Friday, March 04, 2005
Imposing foreign standards of 'cruel and unusual' violates republicanism
One of the Supreme Court's greatest failures is its failure to enforce the guarantee to the states that they shall have a republican form of government. Since the states are under the federal government, this gurarantee requires that the federal government must also abide by the fundamental principles of republicanism. The Supreme Court has a number of times now recognized and accepted Alexander Hamilton's statement that “the true principle of republicanism" is "that the people should choose whom they please to govern them.” (Hamilton, 2 Debates on the Federal Constitution, p.257, J. Elliot ed. 1876, cited by the Supreme Court in Powell v. McCormack, 395 U. S. 486, 541 (1973), and in U. S. Term Limits v. Thornton, 514 U. S. 779, 795 (1995)). In other words, the Court has accepted that the fundamental principle of republicanism is the sovereignty of the people. The laws come from the people, and the Constitution comes from the people's understanding of the natural right (in particular, the natural right to liberty), and of how most effectively to protect natural rights (through the separation of powers, etcetera). Thus we come to the second meaning of republicanism, as understood by the Adamses: that republicanism is the system of liberty under law.

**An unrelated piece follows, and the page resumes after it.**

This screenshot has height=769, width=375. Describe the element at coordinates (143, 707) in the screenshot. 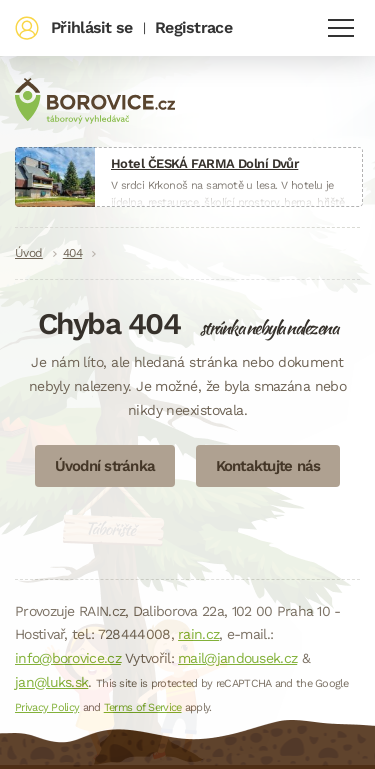 I see `Terms of Service` at that location.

While the Supreme Court has recognized that the sovereignty of the people is the fundamental principle of republicanism, it has mistakenly found this protection to be non-justiciable on the grounds that questions of republicanism inherently involve conflict with the other branches of government in areas where the Court is called upon to defer. This was true in the particular cases which formed the Court's Article IV, section 4 jurisprudence, but it is not true in general. Formative cases either proposed republican requirements that were not really republican requirements, or instead of just trying to overturn unrepublican laws, they also tried to nullify actions already taken by other branches of government under those laws. For instance, instead of just trying to overturn an unrepublican election law, formative suits tried to overturn the executive's certification of election results.
These deficiencies are all remediable. Unambiguously necessary republican principles can be asserted in cases that only try to strike down laws, not invalidate actions already taken under the challenged laws. On very careful reading of the case record, the Court did leave this possibility open, though it did not acknowledge this gap in its dismissal of the guarantee clause. With the correct case, and an accurate reading of precedent, guarantee clause claims should succeed. (To see where the door is left open, see my lawsuit against the State of California over its unrepublican election laws. Scroll down to Part II.)

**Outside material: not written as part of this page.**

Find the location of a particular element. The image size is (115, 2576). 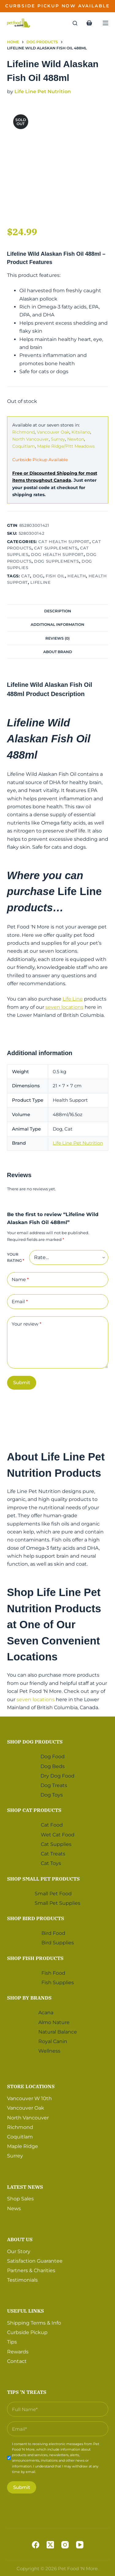 Our Story is located at coordinates (18, 2251).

Unrepublican adversion to foreign legal standards is only one recent consequence of the Court's failure to enforce the republican guarantee. Another is the issue of free speech rights and academic freedom for fifth-columnists like University of Colorado professor Ward Churchill, with his championing of the terrorist attacks on America. The fact that Churchill is a public employee would make firing him a government act, which raises the possibility that firing would violate Churchill's free speech rights. But the much larger issue is the fact that the very institution of public education, at any level, violates the fundamental principle of republicanism: that the ultimate power to decide what is to be judged right or wrong resides with the people. With public education, the government presumes to tell the people how they should judge, overturning the proper master/servant relation between the people and the government. Ideally, all education should be private. If there are externalities to education, creating a market imperfection that calls for government intervention, the correct intervention is in the form of subsidization, not socialization.

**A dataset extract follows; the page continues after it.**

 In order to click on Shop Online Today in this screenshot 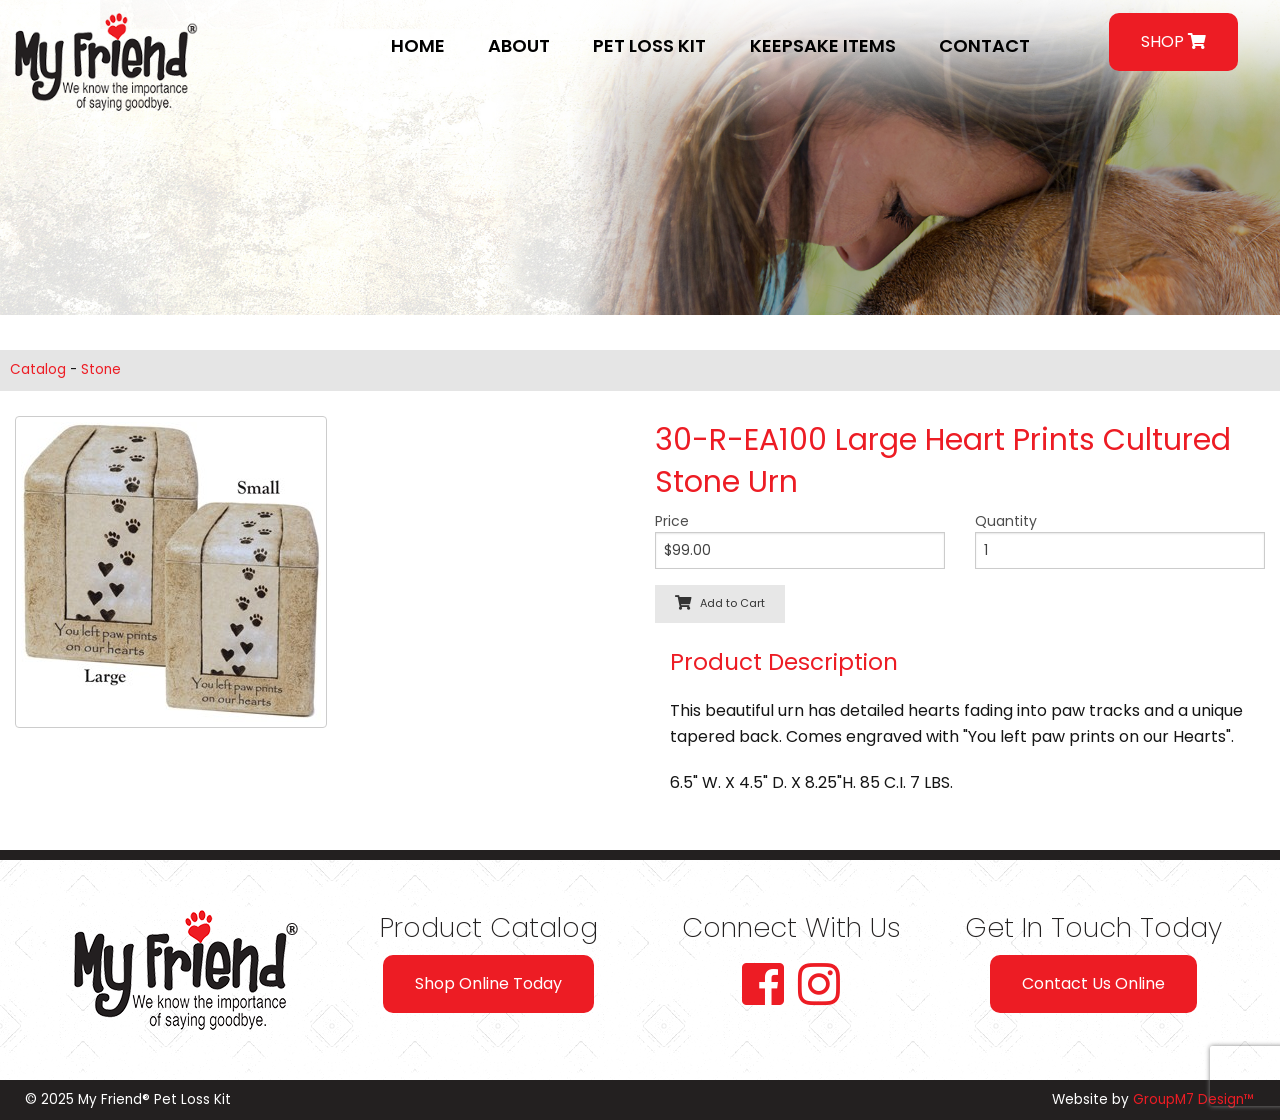 , I will do `click(488, 983)`.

We already blew that. We have granted government this vast unrepublican power to tell the people how they should think. If we don't fix that, any solution is a compromise. Of course there are dangers in giving the people control over public universities. Public universities should not exist! But in this situation of compromise, the question is which is the greater violation: to have public universities that are under the control of the people, or to have an unaccountable government power telling the people what to think? Clearly an improper role of government allowed without accountability to the people is worse than an improper government role of government with accountability to the people. The whole issue of tenure really isn't a free speech issue at all. It is a republicanism issue, and it comes out exactly the opposite way than the speech issue points, but we get the issue wrong because the Court has failed to ever adjudicate a single guarantee clause claim! Because of the Court's failure, we are completely blind to what is really at stake.
The republican guarantee is a central pillar of our constitutional structure, but one that the Supreme Court kicked out from under us long ago. We have been hobbling along ever since. If we don't want to collapse into an Anthony Kennedy-esque pile of mush, we need to get the guarantee clause properly adjudicated.